Aparte del interés puramente técnico o científico - que no es mi caso - o cinegético me llamó la atención la intervención de un miembro del SERIDA, cuyo nombre no recuerdo, que decía haber aportado suficientes datos e información a la ACE a través de un estudio genético - o eso creí entender yo - para determinar que el Corzo Cantábrico ha permanecido prácticamente único e inalterado genéticamente a través de muchísimos años lo que le convierte en un corzo "diferente" al resto de sus hermanos Europeos que sí han sido "invadidos" por otros. Pido perdón por transcribir mi percepción por lo que con toda seguridad habré caído en incorrecciones técnicas o científicas y espero perdonéis a un no científico.
No es la primera vez que oigo este asunto, pero por primera vez escucho a alguien que afirma públicamente poder demostrar esto; poder "catalogar" al Corzo Cantábrico o del Noroeste como una posible subespecie. Me consta que ha habido intentos fallidos con capreolus de otras zonas como el "Morisco" de la baja Andalucía, que si bien se considera informalmente una subespecie nunca fue admitida como tal en la comunidad científica.

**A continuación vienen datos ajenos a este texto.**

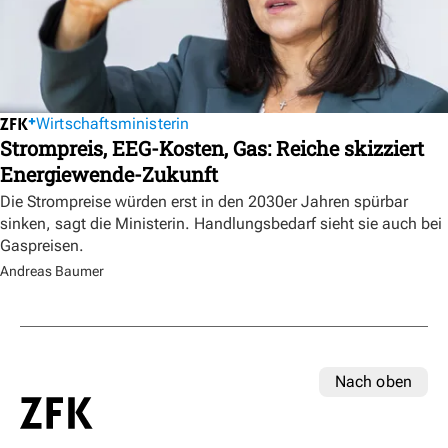
Wirtschaftsministerin
Strompreis, EEG-Kosten, Gas: Reiche skizziert
Energiewende-Zukunft
Die Strompreise würden erst in den 2030er Jahren spürbar
sinken, sagt die Ministerin. Handlungsbedarf sieht sie auch bei
Gaspreisen.
Andreas Baumer
Nach oben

¿Qué probabilidades existen de que este Corzo llegue a ser considerada una subespecie admitida?. ¿Qué consecuencias se derivarían?. De ser así, ¿se cambiaría y ajustaría el baremo de medición y homologación del trofeo para este tipo de corzo?.
Saludos,
Jaime Meléndez Thacker.
Querido Jaime:
En el reportaje Félix Goyache no sugirió que ninguna región tenga una subespecie de corzo. Es más, en el trabajo de investigación al que se hace referencia, se descarta categoricamente que sea posible la existencia de alguna subespecie de corzo en España. Así pues ni el corzo morisco lo es, ni el cetibérico tampoco. Lo que hemos encontrado es que existen linajes maternos -en concreto hemos encontrado cuatro- de los que tres son españoles, o mejor dicho ibéricos, y uno procede de una introducción masiva de corzos foráneso (es el caso de Cataluña). De estos 3 ibéricos son realmente singulares 2 de ellos. De uno se ha hablado desde siempre dado que Menieur y el Duque de Baviera los citaron y posteriormente desde la Junta de Andalucía y el CSIC se ha hecho un seguimiento en profundidad. Lo curioso del caso es que los corzos del Sur (ya que los corzos de Toledo, Cuidad Real, Madrid o Segovia son iguales a los de Cádiz) están emparentados estrechamente con otros corzos de Europa en tanto que los corzos de Noroeste (los hemos bautizado Celtibéricos) no están emparentados con ninguna otra población ni próxima ni remota. Esto hace que a falta de mejor información los corzos de esta zona del norte sean "singulares" por su genética y los andaluces por su ecología.
Insisto no obstante que a pesar de que haya una distancia genética entre el norte y el sur ello no hace posible catalogar a los corzos de una u otra subespecie, y menos aún -al menos a partir de los datos de la genética de poblaciones- como trofeos con puntuaciones distintas.
Es curioso, por ejemplo, que los corzos leoneses (Riaño y Mampodre) tengan un perfil genético similar a los de Soria (Urbión y Alcarama) cuando el tamaño de sus trofeos es tan diferente. Esto lejos de resultar una sorpresa abunda en el hecho de que el trofeo es una circunstancia ambiental y que los juegos de la genética son caprichosos. De ahí que la contribución del trabajo sea que hay que ser cauteloso con las introducciones y manejos que tiendan a la mejora ya que además de innecesarios pueden resultar peligrosos.
El trabajo de referencia está aceptado para su publicación en una revista científica y una vez que se haya publicado oficialmente habrá una versión divulgativa y se realizarán las correspondientes propuestas a las autoridades.
Abrazos.
Gerardo Pajares
Hola Arsenio:
Me alegro de verte de nuevo por aquí. Sí, efectivamente el trabajo está publicado en Molecular Phlylogenetic and Evolution en el número de enero de 2007. Si te interesa la separata puedo enviártela por correo electrónico.